Lindau Nobel Laureate Meeting (2016)
Lindau Nobel Laureate Meeting (2016)

Postdoctoral researcher at the University of Oxford. Arrykrishna did his PhD at Imperial College London, where he was working in Statistical Machine Learning. During his PhD, his research was based on building emulators using Gaussian Processes for accelerating computations in Cosmology. He is also keen to address global challenges in sustainability using Machine Learning.

He has an avid passion for technology and zealous to learn new tools. Since his background is in Physics, he is passionate about solving problems in a meticulous and principled way, which will benefit the community at large. In the same spirit, Mathematics, the universal and common language amongst scientists and engineers, allows him to develop a deep understanding of the topics he is interested in.
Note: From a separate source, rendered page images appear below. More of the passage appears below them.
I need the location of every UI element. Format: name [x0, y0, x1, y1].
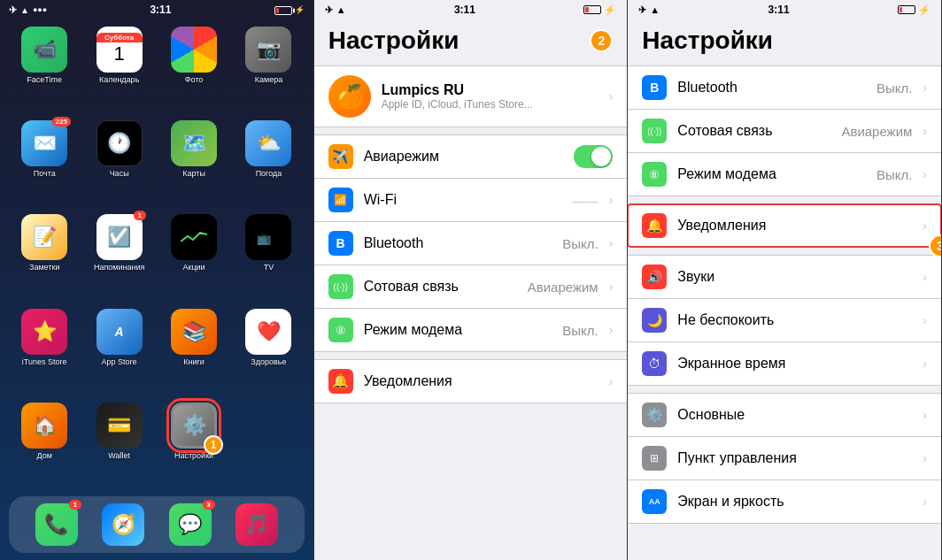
row-screentime-3[interactable]: ⏱ Экранное время ›	[628, 342, 941, 385]
label-wifi: Wi-Fi	[364, 192, 561, 208]
app-label-health: Здоровье	[251, 357, 286, 366]
row-general-3[interactable]: ⚙️ Основные ›	[628, 394, 941, 437]
app-notes[interactable]: 📝 Заметки	[11, 214, 78, 301]
panel-1-homescreen: ✈ ▲ ●●● 3:11 ⚡ 📹 FaceTime Суббота 1 Кале…	[0, 0, 314, 560]
app-books[interactable]: 📚 Книги	[160, 309, 228, 395]
icon-display-3: AA	[642, 489, 667, 514]
label-screentime-3: Экранное время	[677, 356, 912, 372]
app-camera[interactable]: 📷 Камера	[235, 27, 302, 113]
icon-modem-3: ⑧	[642, 162, 667, 187]
app-facetime[interactable]: 📹 FaceTime	[11, 27, 78, 113]
app-clock[interactable]: 🕐 Часы	[85, 120, 152, 207]
app-label-home: Дом	[37, 451, 52, 460]
row-airplane[interactable]: ✈️ Авиарежим	[314, 135, 628, 179]
chevron-controlcenter-3: ›	[923, 451, 927, 465]
profile-info: Lumpics RU Apple ID, iCloud, iTunes Stor…	[382, 82, 598, 111]
app-health[interactable]: ❤️ Здоровье	[235, 309, 302, 395]
label-modem-2: Режим модема	[364, 322, 552, 338]
row-cellular-3[interactable]: ((·)) Сотовая связь Авиарежим ›	[628, 110, 941, 153]
app-mail[interactable]: ✉️ 225 Почта	[11, 120, 78, 207]
row-notifications-2[interactable]: 🔔 Уведомления ›	[314, 360, 628, 403]
value-bluetooth-3: Выкл.	[876, 81, 912, 96]
chevron-modem-2: ›	[609, 323, 614, 337]
status-right-1: ⚡	[274, 4, 305, 15]
chevron-donotdisturb-3: ›	[923, 313, 927, 327]
app-icon-stocks	[171, 214, 217, 260]
dock-safari[interactable]: 🧭	[102, 503, 144, 546]
app-weather[interactable]: ⛅ Погода	[235, 120, 302, 207]
row-controlcenter-3[interactable]: ⊞ Пункт управления ›	[628, 437, 941, 480]
app-icon-settings: ⚙️ 1	[171, 403, 217, 449]
app-label-clock: Часы	[110, 169, 129, 178]
app-calendar[interactable]: Суббота 1 Календарь	[85, 27, 152, 113]
app-photos[interactable]: Фото	[160, 27, 228, 113]
dock-icon-phone: 📞 1	[35, 503, 78, 546]
app-wallet[interactable]: 💳 Wallet	[85, 403, 152, 489]
icon-notifications-2: 🔔	[328, 369, 353, 394]
badge-mail: 225	[52, 117, 71, 127]
app-label-stocks: Акции	[182, 263, 205, 272]
app-home[interactable]: 🏠 Дом	[11, 403, 78, 489]
app-icon-weather: ⛅	[245, 120, 291, 166]
app-reminders[interactable]: ☑️ 1 Напоминания	[85, 214, 152, 301]
dock-icon-music: 🎵	[236, 503, 278, 546]
chevron-modem-3: ›	[923, 167, 927, 181]
app-icon-tv: 📺	[245, 214, 291, 260]
value-bluetooth-2: Выкл.	[562, 236, 598, 251]
row-wifi[interactable]: 📶 Wi-Fi —— ›	[314, 179, 628, 222]
value-cellular-2: Авиарежим	[528, 280, 598, 295]
settings-group-3-misc: 🔊 Звуки › 🌙 Не беспокоить › ⏱ Экранное в…	[628, 255, 941, 386]
label-display-3: Экран и яркость	[677, 494, 912, 510]
row-modem-2[interactable]: ⑧ Режим модема Выкл. ›	[314, 309, 628, 351]
app-label-wallet: Wallet	[108, 451, 130, 460]
label-modem-3: Режим модема	[677, 166, 866, 182]
dock-phone[interactable]: 📞 1	[35, 503, 78, 546]
row-bluetooth-2[interactable]: B Bluetooth Выкл. ›	[314, 222, 628, 265]
battery-2	[583, 5, 601, 14]
dock-music[interactable]: 🎵	[236, 503, 278, 546]
row-donotdisturb-3[interactable]: 🌙 Не беспокоить ›	[628, 299, 941, 342]
airplane-icon-3: ✈	[638, 4, 646, 16]
signal-bars: ●●●	[33, 5, 47, 14]
row-display-3[interactable]: AA Экран и яркость ›	[628, 480, 941, 523]
icon-controlcenter-3: ⊞	[642, 446, 667, 471]
app-itunes[interactable]: ⭐ iTunes Store	[11, 309, 78, 395]
app-maps[interactable]: 🗺️ Карты	[160, 120, 228, 207]
app-stocks[interactable]: Акции	[160, 214, 228, 301]
app-icon-maps: 🗺️	[171, 120, 217, 166]
status-right-2: ⚡	[583, 4, 616, 16]
app-appstore[interactable]: A App Store	[85, 309, 152, 395]
chevron-notifications-3: ›	[923, 219, 927, 233]
chevron-sounds-3: ›	[923, 270, 927, 284]
app-icon-appstore: A	[97, 309, 143, 355]
battery-indicator	[274, 4, 292, 15]
app-icon-calendar: Суббота 1	[97, 27, 143, 73]
toggle-airplane[interactable]	[574, 145, 613, 168]
icon-cellular-2: ((·))	[328, 274, 353, 299]
icon-bluetooth-2: B	[328, 231, 353, 256]
value-cellular-3: Авиарежим	[841, 124, 912, 139]
panel-3-settings-detail: ✈ ▲ 3:11 ⚡ Настройки B Bluetooth Выкл. ›…	[628, 0, 942, 560]
app-icon-facetime: 📹	[21, 27, 67, 73]
wifi-icon-2: ▲	[336, 4, 346, 15]
profile-avatar: 🍊	[328, 75, 371, 118]
dock-messages[interactable]: 💬 3	[169, 503, 212, 546]
status-left-3: ✈ ▲	[638, 4, 660, 16]
profile-row[interactable]: 🍊 Lumpics RU Apple ID, iCloud, iTunes St…	[314, 66, 628, 127]
status-left-2: ✈ ▲	[325, 4, 346, 16]
icon-wifi: 📶	[328, 188, 353, 212]
settings-group-3-connectivity: B Bluetooth Выкл. › ((·)) Сотовая связь …	[628, 65, 941, 196]
calendar-day: 1	[113, 42, 124, 65]
row-notifications-3[interactable]: 🔔 Уведомления › 3	[628, 204, 941, 247]
row-sounds-3[interactable]: 🔊 Звуки ›	[628, 256, 941, 299]
value-modem-2: Выкл.	[562, 323, 598, 338]
row-bluetooth-3[interactable]: B Bluetooth Выкл. ›	[628, 66, 941, 110]
label-general-3: Основные	[677, 407, 912, 423]
app-icon-camera: 📷	[245, 27, 291, 73]
row-modem-3[interactable]: ⑧ Режим модема Выкл. ›	[628, 153, 941, 196]
app-icon-health: ❤️	[245, 309, 291, 355]
app-tv[interactable]: 📺 TV	[235, 214, 302, 301]
icon-cellular-3: ((·))	[642, 119, 667, 143]
row-cellular-2[interactable]: ((·)) Сотовая связь Авиарежим ›	[314, 265, 628, 309]
app-settings[interactable]: ⚙️ 1 Настройки	[160, 403, 228, 489]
When he is not doing research, he enjoys reading and watching soccer.

Academic Background

PhD in Physics (Imperial College London)

He did my PhD at the Imperial Centre for Inference and Cosmology, ICIC, working with Prof. Alan Heavens, Prof. Andrew Jaffe and Dr. Florent Leclercq on weak lensing, data compression and Gaussian Processes.

MSc in Astrophysics and Space Science (University of Cape Town)

Prior to joining Imperial College, he did a Masters in Astrophysics and Space Science at the University of Cape Town. In 2015, after completing the coursework component of NASSP (National Astrophysics and Space Science Programme), he did the research part (which was based on radio astronomy and Bayesian Statistics) at AIMS under the supervision of Prof. Bruce Bassett and Prof. Martin Kunz.

BSc (Hons) Physics with Computing (University of Mauritius)

From 2011 to 2014, he did his undergraduate study in Physics with Computing at the University of Mauritius where he worked on the analysis of X-ray cavities (see here) with Dr. Somanah and Dr. Oozeer.

Professional Experience

Postdoc Researcher (University of Oxford)

His research is focused on using Machine Learning techniques for finding unusual objects in the universe.

Consultant - Data Science (UpScore)

His work at UpScore focused on developing Machine Learning algorithms for analysing consumers' data. In parallel, he also worked on testing and verifying an analytical model for investigating psychometric data.

Consultant - Data Science (Voxcroft Analytics)

At Voxcroft, he was involved in two projects related to Natural Language Processing. The first project involved the analysis of Twitter data while the second project was on speech-to-text analysis.

Consultant - Data Science (Arcturus ESG)

His work was primarily focused on developing a methodology for rating companies. He also had the opportunity to work on a diverse set of problems including the development of a dynamic model, name-matching algorithm, web scraping, Natural Language Processing and geospatial data analysis using Computer Vision.

Lead Data Scientist (Vensy)

Much of his work at Vensy was to investigate a Twitter database in order to understand the engagement rate of atheletes, which eventually helps in driving the business forward.

Data Scientist (Gimmer)

Part of the RnD team, working on predictive analysis and statistics, to build both data pipelines and machine learning algorithms to produce insightful metrics while designing ways to integrate these algorithms as tools within an automated crypto-trading platform.

Private Tutor (Mauritius)

Taught Mathematics, Physics, Additional Mathematics and Further Mathematics to more than 150 O-Level and A-Level students in Mauritius over a course of 4 years (2011 to 2014).